Science Advisory Report 2009/018
Does eelgrass (Zostera marina) meet the criteria as an ecologically significant species?
Summary
- Eelgrass (Zostera marina) occurs commonly in eastern Canada.
- Under pristine conditions, eelgrass is a persistent and constant habitat feature.
- Loss of eelgrass and other seagrass populations is a worldwide phenomenon largely associated with anthropogenic stresses. Eelgrass populations have been lost in virtually all areas of intense human settlement.
- Eelgrass plays an important role in the physical structuring of the nearshore marine environments by filtering the water column, stabilizing sediment, and buffering shorelines.
- Eelgrass meadows have extremely high levels of primary production, ranking among the most productive ecosystems on the planet.
- Eelgrass adds spatial complexity above and below the substrate creating a three-dimensional habitat that contributes to higher densities and different species compositions than in unstructured habitats, particularly mud/sand flats.
- Numerous species across several phyla (seaweed, invertebrates, fish) utilize the support structures of eelgrass and / or benefit from lower predation rates in vegetated habitat compared to unvegetated areas.
- There are no substitute structuring organisms with the same function as eelgrass that can grow on the sand/mud flats of intertidal and subtidal areas within the salinity ranges occupied by eelgrass. In the absence of eelgrass, these areas would consist of sand/mud flats.

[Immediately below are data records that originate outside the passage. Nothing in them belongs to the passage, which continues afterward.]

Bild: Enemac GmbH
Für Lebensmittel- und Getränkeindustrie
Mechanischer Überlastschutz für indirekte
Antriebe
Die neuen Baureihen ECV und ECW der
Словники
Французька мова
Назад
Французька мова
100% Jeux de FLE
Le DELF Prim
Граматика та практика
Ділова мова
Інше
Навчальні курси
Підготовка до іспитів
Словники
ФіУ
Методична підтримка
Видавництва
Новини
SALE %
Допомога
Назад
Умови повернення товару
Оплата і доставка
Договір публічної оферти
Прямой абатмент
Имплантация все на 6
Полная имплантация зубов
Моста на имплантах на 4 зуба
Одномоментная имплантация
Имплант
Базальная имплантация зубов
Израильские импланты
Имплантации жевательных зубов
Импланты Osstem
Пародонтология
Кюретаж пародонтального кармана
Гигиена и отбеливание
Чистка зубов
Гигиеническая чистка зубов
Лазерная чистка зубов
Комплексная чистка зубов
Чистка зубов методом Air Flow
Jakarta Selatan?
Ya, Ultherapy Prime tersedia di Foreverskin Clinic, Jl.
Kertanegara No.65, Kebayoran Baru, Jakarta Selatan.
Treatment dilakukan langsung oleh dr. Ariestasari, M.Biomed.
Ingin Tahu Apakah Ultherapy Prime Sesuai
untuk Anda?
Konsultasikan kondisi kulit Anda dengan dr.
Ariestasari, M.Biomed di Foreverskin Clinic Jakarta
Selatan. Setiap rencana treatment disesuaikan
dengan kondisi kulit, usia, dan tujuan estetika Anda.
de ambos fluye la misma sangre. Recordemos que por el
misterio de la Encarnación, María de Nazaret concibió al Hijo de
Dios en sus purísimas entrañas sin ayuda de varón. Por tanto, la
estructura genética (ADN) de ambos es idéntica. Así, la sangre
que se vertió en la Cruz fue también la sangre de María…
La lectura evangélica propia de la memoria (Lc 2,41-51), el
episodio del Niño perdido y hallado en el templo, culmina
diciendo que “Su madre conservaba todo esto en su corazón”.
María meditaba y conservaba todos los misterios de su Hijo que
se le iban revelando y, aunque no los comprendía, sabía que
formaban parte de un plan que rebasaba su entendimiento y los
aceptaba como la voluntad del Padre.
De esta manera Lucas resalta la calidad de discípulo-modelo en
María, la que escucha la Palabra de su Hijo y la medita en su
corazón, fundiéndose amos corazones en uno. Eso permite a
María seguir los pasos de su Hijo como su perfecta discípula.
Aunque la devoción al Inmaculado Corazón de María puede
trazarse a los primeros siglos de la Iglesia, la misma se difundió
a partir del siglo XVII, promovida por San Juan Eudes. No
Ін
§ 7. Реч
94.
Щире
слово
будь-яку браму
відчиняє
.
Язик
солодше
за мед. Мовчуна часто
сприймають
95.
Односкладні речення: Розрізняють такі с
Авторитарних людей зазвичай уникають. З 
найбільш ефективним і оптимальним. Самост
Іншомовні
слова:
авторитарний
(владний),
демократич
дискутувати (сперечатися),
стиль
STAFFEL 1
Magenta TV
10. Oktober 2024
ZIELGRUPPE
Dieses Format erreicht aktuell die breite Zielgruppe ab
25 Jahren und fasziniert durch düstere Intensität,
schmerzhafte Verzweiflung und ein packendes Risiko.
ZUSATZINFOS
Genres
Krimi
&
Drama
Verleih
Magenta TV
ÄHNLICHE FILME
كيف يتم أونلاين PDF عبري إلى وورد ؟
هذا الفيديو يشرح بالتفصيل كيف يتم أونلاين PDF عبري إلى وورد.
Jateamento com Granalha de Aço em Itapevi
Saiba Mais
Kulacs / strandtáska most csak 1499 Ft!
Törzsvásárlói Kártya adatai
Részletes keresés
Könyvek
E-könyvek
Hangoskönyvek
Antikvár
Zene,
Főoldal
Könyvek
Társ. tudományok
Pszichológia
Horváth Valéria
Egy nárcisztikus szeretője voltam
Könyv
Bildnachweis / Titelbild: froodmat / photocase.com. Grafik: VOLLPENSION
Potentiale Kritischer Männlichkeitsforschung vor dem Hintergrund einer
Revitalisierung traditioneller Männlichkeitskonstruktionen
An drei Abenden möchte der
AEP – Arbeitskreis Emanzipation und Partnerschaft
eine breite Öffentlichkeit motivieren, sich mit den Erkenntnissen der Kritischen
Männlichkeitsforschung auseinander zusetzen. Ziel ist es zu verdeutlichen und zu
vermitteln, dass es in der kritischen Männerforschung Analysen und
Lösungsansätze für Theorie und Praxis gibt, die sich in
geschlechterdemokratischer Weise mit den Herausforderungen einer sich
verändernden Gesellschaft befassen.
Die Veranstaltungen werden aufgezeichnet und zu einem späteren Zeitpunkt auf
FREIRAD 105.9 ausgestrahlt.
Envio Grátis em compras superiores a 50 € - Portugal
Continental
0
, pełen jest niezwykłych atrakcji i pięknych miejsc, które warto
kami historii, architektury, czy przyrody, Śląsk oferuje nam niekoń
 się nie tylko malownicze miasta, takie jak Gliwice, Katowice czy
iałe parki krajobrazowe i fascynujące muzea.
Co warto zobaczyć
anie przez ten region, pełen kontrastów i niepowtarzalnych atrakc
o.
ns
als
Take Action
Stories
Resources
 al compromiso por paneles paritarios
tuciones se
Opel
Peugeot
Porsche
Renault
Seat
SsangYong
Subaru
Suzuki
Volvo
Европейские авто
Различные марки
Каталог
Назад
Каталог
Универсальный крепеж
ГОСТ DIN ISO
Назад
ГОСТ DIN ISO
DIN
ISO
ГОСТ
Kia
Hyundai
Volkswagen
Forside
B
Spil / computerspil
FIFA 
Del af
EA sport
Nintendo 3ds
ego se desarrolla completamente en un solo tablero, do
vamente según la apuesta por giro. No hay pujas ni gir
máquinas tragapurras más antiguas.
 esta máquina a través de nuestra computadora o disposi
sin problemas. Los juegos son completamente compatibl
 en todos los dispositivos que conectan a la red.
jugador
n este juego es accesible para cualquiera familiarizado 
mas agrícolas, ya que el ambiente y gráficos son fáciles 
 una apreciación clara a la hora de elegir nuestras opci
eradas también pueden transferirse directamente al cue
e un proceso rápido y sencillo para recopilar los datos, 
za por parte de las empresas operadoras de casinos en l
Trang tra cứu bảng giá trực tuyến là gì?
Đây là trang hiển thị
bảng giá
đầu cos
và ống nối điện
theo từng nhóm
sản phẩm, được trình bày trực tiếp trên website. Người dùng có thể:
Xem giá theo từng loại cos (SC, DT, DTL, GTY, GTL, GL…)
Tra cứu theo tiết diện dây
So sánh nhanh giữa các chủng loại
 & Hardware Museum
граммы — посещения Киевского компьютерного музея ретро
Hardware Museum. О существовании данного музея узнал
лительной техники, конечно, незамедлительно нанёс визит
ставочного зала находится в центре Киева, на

- By being sufficiently abundant and widely distributed, eelgrass often constitutes a dominant habitat feature and has a measurable influence on the overall ecology of adjacent terrestrial and marine ecosystems.
- Eelgrass (Zostera marina) in eastern Canada has characteristics which meet the criteria of an Ecologically Significant Species. If the species were to be perturbed severely, the ecological consequences would be substantially greater than an equal perturbation of most other species associated with this community.